The task:
Lines with the word "column" are the ones wanted. Copy each of them from the entries below.

━━━ Task input

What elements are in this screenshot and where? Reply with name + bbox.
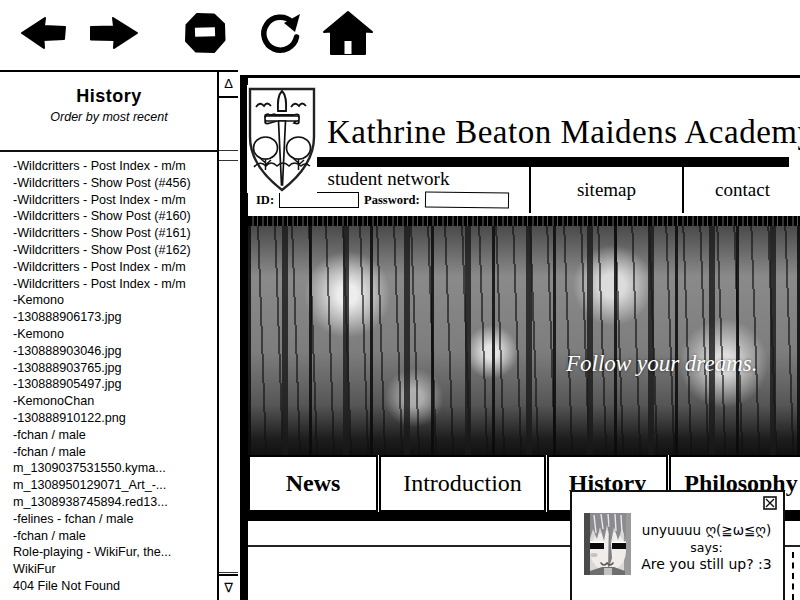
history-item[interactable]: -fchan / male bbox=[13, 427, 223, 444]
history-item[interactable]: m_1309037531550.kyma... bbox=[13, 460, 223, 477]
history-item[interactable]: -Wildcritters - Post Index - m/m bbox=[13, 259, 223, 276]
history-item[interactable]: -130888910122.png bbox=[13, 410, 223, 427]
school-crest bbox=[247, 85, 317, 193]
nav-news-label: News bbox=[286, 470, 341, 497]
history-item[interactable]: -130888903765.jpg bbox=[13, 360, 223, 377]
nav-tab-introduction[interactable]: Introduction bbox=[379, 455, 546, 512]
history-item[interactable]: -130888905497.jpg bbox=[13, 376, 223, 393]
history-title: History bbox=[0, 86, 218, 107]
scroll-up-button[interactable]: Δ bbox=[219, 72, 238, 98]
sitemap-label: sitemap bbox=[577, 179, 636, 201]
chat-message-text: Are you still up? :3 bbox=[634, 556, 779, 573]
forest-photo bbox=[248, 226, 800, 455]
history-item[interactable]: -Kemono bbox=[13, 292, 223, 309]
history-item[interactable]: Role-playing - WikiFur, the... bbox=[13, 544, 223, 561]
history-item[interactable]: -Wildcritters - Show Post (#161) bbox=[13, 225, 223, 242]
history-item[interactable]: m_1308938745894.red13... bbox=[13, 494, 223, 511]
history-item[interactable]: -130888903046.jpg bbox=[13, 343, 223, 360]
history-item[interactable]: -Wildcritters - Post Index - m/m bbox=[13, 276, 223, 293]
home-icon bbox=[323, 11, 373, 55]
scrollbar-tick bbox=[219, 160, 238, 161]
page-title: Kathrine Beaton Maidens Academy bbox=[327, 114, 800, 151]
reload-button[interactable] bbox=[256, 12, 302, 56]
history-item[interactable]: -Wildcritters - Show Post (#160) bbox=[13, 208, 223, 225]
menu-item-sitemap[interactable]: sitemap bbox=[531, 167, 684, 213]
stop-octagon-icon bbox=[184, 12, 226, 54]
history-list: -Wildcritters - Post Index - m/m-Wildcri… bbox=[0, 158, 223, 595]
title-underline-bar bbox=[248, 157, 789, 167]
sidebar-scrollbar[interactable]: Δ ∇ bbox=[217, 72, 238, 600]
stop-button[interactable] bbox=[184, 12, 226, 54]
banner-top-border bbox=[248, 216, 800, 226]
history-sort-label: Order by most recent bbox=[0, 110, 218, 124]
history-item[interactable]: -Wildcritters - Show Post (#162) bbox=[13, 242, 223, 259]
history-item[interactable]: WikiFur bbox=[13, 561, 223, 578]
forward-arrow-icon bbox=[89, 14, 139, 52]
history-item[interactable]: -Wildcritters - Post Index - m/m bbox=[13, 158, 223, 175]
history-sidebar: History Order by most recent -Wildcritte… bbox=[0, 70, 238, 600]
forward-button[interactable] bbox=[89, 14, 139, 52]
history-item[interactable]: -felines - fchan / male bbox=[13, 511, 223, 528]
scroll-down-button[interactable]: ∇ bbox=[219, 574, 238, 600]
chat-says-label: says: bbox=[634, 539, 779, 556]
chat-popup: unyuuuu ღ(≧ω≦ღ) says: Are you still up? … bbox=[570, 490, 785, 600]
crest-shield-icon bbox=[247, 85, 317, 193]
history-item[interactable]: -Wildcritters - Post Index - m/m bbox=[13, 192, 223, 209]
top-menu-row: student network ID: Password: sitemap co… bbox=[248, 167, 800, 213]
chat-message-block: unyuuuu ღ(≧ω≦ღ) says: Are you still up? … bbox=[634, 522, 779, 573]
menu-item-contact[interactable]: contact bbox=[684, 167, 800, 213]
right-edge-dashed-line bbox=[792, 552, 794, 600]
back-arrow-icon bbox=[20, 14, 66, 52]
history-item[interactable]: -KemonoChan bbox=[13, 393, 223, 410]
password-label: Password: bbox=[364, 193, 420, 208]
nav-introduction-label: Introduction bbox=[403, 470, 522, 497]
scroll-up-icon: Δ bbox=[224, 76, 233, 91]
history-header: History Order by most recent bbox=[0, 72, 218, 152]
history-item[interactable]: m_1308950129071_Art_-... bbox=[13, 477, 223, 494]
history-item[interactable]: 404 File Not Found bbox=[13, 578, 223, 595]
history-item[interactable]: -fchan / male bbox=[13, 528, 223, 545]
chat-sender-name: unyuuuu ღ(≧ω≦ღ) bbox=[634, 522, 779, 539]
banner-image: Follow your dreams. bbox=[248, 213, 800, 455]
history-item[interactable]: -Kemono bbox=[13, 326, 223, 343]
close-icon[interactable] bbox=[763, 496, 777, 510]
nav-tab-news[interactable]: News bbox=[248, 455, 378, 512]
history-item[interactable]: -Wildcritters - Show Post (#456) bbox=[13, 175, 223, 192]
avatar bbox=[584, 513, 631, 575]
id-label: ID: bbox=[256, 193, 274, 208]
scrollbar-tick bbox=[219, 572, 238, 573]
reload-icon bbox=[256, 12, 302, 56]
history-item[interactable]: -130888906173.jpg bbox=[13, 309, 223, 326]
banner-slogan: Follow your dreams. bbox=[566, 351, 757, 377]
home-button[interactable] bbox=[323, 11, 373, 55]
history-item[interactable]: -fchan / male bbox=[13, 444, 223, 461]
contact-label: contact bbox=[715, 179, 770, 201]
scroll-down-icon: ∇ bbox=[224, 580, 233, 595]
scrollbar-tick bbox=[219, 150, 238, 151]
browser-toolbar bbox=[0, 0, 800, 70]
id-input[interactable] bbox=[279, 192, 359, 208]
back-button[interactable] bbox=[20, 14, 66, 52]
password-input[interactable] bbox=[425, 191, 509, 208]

━━━━━━
━━━ Task input

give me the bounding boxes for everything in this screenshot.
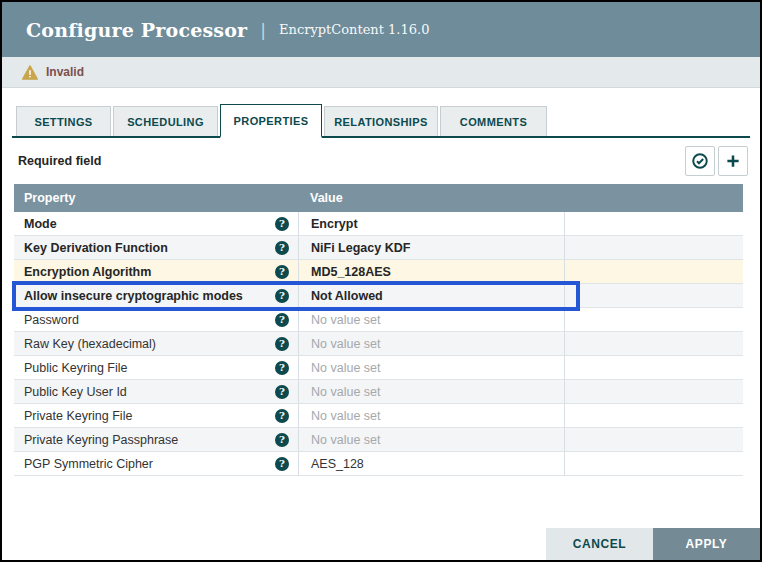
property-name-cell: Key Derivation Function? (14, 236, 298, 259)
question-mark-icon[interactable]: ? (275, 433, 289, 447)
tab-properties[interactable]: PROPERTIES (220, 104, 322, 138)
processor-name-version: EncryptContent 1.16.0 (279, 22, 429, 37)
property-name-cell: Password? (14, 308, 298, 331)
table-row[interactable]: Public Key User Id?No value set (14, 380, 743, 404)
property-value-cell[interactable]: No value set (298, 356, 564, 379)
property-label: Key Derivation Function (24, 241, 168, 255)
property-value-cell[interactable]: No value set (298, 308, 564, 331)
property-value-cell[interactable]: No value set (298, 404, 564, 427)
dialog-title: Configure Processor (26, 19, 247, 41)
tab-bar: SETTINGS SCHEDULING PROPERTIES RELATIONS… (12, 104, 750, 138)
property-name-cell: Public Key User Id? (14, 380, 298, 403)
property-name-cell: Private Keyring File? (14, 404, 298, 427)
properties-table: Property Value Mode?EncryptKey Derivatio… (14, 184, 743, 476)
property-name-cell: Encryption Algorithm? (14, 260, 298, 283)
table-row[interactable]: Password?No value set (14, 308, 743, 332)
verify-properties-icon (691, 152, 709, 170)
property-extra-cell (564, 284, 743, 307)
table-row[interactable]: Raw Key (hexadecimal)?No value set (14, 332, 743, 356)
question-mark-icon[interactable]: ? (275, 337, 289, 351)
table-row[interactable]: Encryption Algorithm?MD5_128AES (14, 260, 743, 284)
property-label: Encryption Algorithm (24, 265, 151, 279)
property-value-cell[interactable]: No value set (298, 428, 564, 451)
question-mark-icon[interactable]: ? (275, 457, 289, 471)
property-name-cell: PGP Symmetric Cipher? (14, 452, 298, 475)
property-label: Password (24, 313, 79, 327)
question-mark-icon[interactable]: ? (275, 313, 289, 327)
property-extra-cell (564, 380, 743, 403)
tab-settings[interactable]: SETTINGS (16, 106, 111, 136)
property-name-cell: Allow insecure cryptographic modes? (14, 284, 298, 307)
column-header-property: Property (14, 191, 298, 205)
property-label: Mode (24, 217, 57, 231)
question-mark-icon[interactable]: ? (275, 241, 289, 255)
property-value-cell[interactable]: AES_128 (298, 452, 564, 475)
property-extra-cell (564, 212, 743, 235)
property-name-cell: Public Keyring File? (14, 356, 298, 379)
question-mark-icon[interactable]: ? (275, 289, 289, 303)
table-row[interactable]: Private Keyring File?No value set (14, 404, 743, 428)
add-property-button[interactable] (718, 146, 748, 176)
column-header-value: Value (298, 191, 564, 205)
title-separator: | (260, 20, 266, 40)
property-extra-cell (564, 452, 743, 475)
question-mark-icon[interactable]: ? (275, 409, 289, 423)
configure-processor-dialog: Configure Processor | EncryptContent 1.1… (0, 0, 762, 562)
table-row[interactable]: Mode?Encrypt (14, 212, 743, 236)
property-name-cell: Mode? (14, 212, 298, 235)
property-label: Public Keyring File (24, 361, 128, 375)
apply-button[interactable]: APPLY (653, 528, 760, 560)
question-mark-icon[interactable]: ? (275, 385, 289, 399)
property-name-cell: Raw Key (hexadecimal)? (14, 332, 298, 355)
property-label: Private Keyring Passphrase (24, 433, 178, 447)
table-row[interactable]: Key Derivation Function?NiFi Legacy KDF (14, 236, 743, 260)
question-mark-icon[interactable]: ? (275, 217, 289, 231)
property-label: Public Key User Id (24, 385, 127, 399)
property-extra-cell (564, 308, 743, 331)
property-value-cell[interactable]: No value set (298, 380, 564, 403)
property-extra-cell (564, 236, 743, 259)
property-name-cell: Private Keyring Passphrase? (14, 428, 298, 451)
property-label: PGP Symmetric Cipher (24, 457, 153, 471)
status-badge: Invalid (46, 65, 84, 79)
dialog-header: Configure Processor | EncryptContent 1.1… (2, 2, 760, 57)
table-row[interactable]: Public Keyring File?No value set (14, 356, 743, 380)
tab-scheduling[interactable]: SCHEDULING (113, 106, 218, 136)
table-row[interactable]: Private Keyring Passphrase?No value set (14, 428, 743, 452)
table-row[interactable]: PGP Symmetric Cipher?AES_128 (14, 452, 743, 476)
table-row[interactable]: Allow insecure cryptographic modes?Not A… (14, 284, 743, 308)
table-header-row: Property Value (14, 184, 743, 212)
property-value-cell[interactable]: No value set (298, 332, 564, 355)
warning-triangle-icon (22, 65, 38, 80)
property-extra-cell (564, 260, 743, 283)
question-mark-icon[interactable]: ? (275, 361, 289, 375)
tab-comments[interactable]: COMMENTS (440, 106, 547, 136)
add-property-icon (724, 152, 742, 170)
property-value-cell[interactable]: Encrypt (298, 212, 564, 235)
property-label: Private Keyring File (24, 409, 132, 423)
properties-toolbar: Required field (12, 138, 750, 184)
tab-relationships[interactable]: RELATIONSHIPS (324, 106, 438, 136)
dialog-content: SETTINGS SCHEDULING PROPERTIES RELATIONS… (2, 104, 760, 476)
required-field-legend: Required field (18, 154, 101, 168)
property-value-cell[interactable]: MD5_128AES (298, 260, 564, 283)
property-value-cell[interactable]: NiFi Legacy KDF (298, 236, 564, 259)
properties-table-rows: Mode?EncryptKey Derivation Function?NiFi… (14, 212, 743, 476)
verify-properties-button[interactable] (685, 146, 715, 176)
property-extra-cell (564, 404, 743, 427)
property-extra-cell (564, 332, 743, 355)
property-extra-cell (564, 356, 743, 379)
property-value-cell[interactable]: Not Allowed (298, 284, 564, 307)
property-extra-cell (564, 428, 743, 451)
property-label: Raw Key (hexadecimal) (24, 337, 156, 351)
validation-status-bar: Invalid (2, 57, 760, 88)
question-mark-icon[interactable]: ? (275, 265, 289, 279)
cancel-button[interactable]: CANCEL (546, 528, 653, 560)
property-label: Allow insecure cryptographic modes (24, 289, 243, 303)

━━━━━━
━━━ Task input

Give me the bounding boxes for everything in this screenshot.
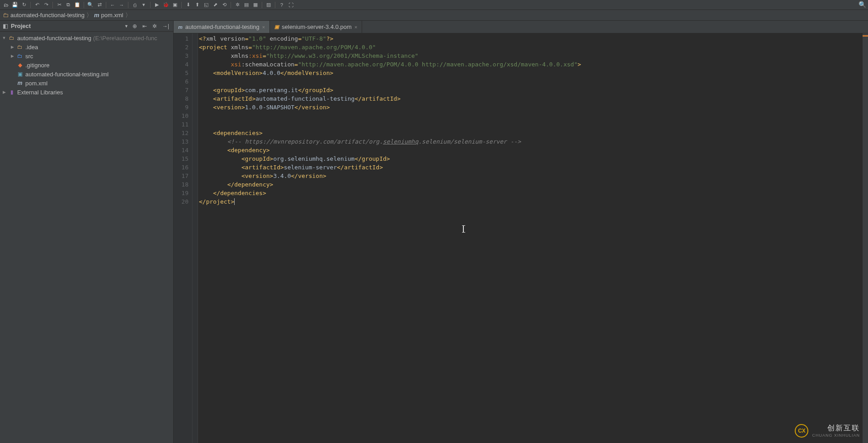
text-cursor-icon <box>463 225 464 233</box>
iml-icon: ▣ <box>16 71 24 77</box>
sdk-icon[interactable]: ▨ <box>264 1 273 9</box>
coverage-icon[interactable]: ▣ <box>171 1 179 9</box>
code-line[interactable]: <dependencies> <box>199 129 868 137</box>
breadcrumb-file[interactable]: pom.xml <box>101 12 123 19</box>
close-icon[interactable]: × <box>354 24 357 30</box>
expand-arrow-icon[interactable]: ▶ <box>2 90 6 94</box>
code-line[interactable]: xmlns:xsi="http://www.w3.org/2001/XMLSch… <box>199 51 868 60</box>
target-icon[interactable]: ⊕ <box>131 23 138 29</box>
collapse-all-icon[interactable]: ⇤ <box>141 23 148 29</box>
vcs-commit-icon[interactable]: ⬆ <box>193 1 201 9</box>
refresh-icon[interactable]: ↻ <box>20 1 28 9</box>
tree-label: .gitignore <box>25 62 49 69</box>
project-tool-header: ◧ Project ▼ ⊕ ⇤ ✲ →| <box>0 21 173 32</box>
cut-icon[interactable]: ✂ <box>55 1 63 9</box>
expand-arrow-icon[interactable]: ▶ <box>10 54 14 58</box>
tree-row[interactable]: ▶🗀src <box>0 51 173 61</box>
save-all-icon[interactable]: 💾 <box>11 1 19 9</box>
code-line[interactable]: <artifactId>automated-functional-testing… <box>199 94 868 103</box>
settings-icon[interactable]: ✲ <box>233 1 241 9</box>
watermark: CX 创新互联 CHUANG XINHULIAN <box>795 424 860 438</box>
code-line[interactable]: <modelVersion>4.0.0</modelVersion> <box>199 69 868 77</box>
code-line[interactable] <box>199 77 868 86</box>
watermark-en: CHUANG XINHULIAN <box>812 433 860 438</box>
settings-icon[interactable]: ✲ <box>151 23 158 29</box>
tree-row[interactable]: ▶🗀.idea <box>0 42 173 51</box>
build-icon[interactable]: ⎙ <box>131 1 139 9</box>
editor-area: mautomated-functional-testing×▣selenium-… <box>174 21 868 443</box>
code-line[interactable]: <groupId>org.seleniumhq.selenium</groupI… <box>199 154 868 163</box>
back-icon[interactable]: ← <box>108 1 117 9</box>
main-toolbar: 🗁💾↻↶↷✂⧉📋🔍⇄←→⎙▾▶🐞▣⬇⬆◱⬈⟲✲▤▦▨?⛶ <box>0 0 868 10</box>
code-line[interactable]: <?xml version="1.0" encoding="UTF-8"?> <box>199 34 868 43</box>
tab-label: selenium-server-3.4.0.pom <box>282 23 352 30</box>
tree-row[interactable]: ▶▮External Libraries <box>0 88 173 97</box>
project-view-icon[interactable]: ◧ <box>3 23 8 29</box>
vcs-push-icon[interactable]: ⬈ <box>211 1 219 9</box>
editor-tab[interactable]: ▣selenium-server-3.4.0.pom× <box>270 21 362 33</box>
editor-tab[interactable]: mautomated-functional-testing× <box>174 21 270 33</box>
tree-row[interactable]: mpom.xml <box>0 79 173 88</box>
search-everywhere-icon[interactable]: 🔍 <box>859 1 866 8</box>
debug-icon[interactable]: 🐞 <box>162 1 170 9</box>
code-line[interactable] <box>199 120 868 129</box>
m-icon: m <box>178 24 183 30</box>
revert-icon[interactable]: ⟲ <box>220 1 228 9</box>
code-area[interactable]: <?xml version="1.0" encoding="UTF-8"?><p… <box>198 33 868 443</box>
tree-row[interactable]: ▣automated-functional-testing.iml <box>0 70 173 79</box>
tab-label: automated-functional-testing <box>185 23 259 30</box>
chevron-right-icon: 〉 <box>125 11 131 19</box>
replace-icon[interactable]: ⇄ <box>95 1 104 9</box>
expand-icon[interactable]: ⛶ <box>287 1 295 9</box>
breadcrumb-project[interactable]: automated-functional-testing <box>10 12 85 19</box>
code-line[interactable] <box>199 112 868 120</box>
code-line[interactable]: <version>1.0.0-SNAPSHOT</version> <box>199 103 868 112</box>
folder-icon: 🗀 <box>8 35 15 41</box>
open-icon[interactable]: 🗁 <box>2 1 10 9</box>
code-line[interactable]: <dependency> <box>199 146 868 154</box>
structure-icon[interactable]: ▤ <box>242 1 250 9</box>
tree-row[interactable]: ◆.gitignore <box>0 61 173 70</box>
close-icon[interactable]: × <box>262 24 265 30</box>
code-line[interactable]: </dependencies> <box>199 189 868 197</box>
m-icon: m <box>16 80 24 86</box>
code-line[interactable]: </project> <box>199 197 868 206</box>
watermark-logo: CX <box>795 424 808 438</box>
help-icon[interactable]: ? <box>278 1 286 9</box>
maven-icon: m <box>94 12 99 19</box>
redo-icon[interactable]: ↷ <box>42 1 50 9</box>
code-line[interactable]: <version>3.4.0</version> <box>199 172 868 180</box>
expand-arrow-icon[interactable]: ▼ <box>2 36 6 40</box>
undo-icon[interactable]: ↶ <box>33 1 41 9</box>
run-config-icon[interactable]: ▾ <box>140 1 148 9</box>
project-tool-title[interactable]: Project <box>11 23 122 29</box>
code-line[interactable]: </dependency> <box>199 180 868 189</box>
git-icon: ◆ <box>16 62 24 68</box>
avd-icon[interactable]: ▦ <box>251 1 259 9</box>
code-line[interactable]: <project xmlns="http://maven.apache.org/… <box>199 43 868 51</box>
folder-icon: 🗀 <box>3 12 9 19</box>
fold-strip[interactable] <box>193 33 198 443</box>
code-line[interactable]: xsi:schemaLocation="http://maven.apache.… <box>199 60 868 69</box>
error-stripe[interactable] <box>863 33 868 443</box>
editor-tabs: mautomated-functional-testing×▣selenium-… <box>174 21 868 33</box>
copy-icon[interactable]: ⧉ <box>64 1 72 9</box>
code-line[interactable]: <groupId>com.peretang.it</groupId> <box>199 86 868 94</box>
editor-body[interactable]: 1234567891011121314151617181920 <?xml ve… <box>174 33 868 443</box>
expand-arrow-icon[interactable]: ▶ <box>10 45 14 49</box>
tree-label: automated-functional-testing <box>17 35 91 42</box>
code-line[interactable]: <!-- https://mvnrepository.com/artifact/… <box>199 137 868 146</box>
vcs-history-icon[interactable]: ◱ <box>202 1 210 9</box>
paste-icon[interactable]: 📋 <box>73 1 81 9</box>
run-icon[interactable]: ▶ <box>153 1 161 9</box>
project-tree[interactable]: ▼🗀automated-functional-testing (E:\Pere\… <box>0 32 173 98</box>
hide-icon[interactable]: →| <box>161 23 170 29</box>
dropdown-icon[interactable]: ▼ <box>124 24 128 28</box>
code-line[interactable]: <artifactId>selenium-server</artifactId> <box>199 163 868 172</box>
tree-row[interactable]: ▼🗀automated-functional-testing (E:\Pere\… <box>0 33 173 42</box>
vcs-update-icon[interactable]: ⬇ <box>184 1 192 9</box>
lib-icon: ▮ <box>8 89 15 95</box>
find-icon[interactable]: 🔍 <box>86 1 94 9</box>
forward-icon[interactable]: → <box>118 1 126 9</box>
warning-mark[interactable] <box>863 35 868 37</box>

━━━━━━

The completed task:
column-header-property: Property (14, 191, 298, 205)
column-header-value: Value (298, 191, 564, 205)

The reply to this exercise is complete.